**GIVEN DATA:**
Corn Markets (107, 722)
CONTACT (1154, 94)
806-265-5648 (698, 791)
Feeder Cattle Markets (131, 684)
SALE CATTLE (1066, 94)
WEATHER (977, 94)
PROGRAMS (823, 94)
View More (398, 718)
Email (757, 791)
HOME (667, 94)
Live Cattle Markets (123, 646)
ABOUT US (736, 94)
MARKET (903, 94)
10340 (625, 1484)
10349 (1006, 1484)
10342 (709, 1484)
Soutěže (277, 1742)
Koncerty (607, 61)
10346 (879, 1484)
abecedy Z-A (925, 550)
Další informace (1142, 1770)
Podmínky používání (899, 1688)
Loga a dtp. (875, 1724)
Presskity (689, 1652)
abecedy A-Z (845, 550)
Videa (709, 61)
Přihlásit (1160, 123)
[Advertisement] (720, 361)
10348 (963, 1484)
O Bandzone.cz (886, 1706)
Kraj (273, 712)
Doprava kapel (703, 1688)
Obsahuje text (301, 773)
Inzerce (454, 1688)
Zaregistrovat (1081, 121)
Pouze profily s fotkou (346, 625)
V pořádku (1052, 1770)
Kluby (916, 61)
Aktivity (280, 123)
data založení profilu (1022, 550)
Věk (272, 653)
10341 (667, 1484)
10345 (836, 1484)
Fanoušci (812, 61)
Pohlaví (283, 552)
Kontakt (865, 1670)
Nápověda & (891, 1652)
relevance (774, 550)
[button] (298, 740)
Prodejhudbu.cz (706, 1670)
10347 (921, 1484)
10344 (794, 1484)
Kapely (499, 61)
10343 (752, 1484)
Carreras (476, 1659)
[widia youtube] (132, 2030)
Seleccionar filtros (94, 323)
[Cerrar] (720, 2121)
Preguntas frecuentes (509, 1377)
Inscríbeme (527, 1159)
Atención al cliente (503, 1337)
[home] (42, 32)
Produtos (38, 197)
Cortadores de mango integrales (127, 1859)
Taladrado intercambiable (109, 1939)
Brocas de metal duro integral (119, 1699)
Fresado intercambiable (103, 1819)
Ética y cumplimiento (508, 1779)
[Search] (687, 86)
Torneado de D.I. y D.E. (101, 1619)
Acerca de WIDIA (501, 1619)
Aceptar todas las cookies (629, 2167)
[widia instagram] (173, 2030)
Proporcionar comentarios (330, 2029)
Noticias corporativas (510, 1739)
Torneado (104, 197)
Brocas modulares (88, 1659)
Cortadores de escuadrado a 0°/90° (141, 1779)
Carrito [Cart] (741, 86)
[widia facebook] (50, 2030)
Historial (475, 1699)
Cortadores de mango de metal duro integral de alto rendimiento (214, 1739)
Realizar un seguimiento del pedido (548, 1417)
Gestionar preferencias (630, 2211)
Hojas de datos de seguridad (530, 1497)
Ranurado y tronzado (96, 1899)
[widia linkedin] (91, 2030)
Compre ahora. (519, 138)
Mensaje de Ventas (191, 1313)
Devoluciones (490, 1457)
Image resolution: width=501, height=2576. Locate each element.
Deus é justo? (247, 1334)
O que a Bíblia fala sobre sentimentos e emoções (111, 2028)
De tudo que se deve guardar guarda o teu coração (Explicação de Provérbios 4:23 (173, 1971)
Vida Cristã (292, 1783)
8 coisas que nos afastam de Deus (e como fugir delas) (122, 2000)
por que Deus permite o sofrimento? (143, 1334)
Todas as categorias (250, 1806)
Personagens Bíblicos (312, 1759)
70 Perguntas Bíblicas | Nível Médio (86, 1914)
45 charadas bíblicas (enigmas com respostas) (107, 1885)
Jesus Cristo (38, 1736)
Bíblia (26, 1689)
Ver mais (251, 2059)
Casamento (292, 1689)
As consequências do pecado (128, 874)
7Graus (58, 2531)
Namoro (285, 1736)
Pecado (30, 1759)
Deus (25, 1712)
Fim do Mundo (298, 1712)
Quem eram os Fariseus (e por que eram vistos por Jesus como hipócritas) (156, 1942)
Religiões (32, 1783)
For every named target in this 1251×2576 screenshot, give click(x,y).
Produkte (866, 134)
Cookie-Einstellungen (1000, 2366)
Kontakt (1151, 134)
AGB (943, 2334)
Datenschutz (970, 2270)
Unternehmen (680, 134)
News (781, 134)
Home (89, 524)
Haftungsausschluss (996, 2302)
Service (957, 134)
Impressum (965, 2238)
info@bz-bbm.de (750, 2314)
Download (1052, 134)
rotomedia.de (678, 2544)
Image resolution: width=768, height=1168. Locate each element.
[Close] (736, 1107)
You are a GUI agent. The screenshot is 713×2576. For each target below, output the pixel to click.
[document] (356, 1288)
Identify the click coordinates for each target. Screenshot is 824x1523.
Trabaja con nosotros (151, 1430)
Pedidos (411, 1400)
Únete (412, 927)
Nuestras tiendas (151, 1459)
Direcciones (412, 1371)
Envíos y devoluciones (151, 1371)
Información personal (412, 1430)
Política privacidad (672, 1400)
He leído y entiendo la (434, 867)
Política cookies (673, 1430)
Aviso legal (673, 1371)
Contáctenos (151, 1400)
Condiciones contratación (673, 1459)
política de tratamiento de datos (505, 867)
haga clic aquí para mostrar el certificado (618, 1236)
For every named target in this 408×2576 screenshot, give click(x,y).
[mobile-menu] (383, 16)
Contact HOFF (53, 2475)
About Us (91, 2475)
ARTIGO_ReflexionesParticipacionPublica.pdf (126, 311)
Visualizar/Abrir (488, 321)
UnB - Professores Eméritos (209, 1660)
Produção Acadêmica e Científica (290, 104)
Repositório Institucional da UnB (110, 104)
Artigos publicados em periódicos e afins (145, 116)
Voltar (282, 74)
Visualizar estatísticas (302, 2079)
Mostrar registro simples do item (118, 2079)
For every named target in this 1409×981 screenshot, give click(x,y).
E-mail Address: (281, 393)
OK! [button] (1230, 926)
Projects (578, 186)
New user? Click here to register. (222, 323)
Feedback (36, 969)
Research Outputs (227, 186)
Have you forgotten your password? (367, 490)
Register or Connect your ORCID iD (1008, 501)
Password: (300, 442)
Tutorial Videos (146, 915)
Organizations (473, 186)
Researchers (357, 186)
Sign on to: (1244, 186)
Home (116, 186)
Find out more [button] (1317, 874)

**WORK INSTRUCTIONS:** Please output the exact lines of the records above, beginning with the first and stopping after the line that holds "Další informace (1142, 1770)", and nothing else.

**SOLUTION BELOW:**
Corn Markets (107, 722)
CONTACT (1154, 94)
806-265-5648 (698, 791)
Feeder Cattle Markets (131, 684)
SALE CATTLE (1066, 94)
WEATHER (977, 94)
PROGRAMS (823, 94)
View More (398, 718)
Email (757, 791)
HOME (667, 94)
Live Cattle Markets (123, 646)
ABOUT US (736, 94)
MARKET (903, 94)
10340 (625, 1484)
10349 (1006, 1484)
10342 (709, 1484)
Soutěže (277, 1742)
Koncerty (607, 61)
10346 (879, 1484)
abecedy Z-A (925, 550)
Další informace (1142, 1770)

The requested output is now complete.